# [solved] Is x^2+16 prime?

1. Aug 3, 2015

### JR Sauerland

1. The problem statement, all variables and given/known data
x2+16

2. Relevant equations
???

3. The attempt at a solution
If you attempt to solve it with (x+4)(x+4), it results in x2+8x+16, which is not equivalent. I believe it may be prime. I am looking for the formula (if there is any) to explain this. Allow me to give an example:
a2+2ab+b2 <<< This is the square of a binomial formula. Does my type of problem have a formula that explains its nature? If it's prime, how would I phrase it? axn+b=???

edit: back of the book states it is prime. Oops :p

Last edited: Aug 3, 2015
2. Aug 3, 2015

### dirk_mec1

Well if x = 2k, with k some natural number then we get (2k)^2 +16. Is that prime?

3. Aug 3, 2015

### JR Sauerland

I honestly have no idea 2k2+16... It seems like we can factor out a 2. 2(k2+8)?

4. Aug 3, 2015

### Ray Vickson

Your question is unclear. I can see two possible meanings: (1) is $x^2 + 16$ a prime number when $x$ is an integer?
(2) Is the polynomial $x^2 + 16$ prime (= "irreducible?") in the algebraic sense?

In case (1) the answer is NO: $p(x) = x^2 + 16$ is the prime number 17 when $x = 1$, but for $x = 0, 2, 3, 4, \ldots$ it is not prime.

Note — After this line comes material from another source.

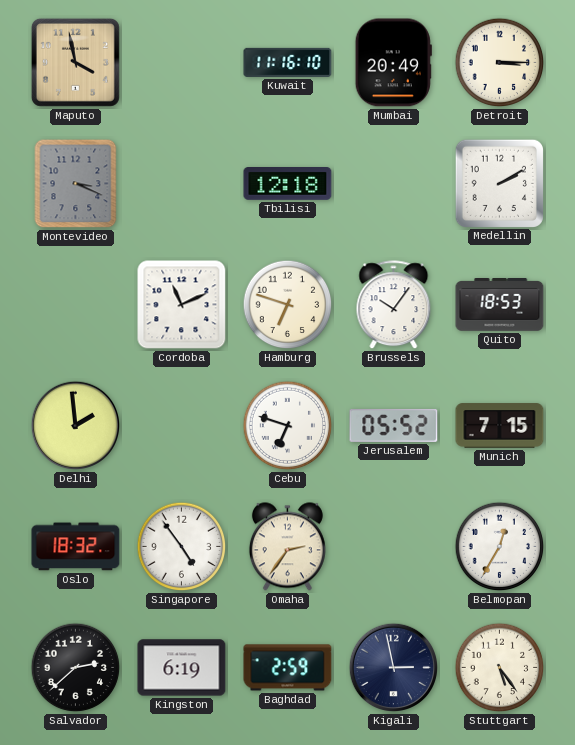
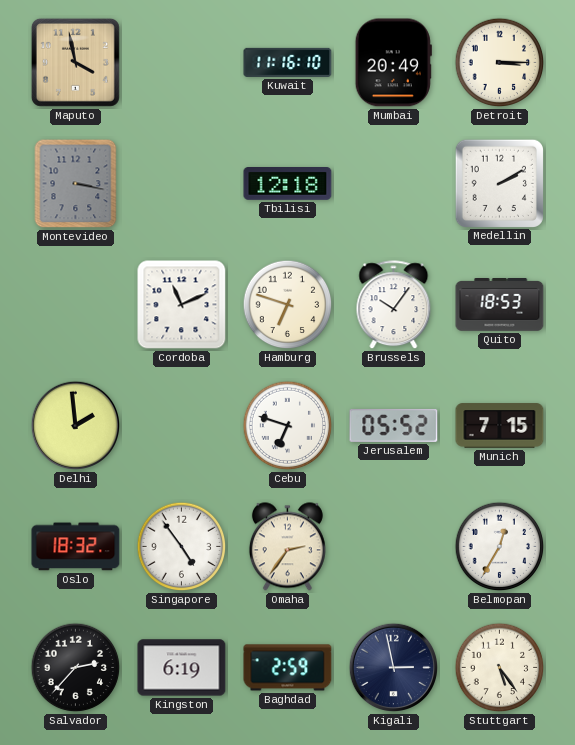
Montevideo: 3:19 -> 3:17
Salvador: 2:38 -> 2:37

I suppose a valid question is whether $p(x)$ can ever be prime again for some integer $x \geq 2$. I don't have the answer to that.

In case (2) you need to specify the number field or ring over which you polynomials taken; that is, what types of numbers will you allow in a factorization? Your polynomial $p(x)$ is irreducible (="prime"?) over the integers, rationals or reals, but is reducible (not prime?) over the complex numbers.

5. Aug 10, 2015

### thelema418

In my experience, case (2) is what this means. I much prefer the terminology irreducible over . . . rather than prime, but many textbooks, esp. high school level books prefer the word prime.

Following back to JR Sauerland's original question, this is an interesting problem to consider tactics for proof. What techniques or methods can you use to argue that this cannot be reduced over the reals? There are several arguments that could be made. Feel free to demonstrate that this is not reducible.

6. Aug 11, 2015

### Mentallic

What are the roots of $x^2+16$? In other words, what are the values of x (if there are any) such that $x^2+16=0$.

If x=2k, then $x^2=(2k)^2=2^2k^2=4k^2$ and not $2k^2$. Also, make sure to add parentheses where necessary, because $2k^2$ is different to $(2k)^2$ since exponents have higher precedence than multiplying, so $2k^2=2(k^2)$. Finally this means that you should be able to factor out a 4 in $(2k)^2+16$ to get $4(k^2+4)$.

But alas this isn't going to help you solve your problem because what you've asked can be mistaken for a harder problem. What you're looking for is to find if the polynomial is irreducible as has been already mentioned.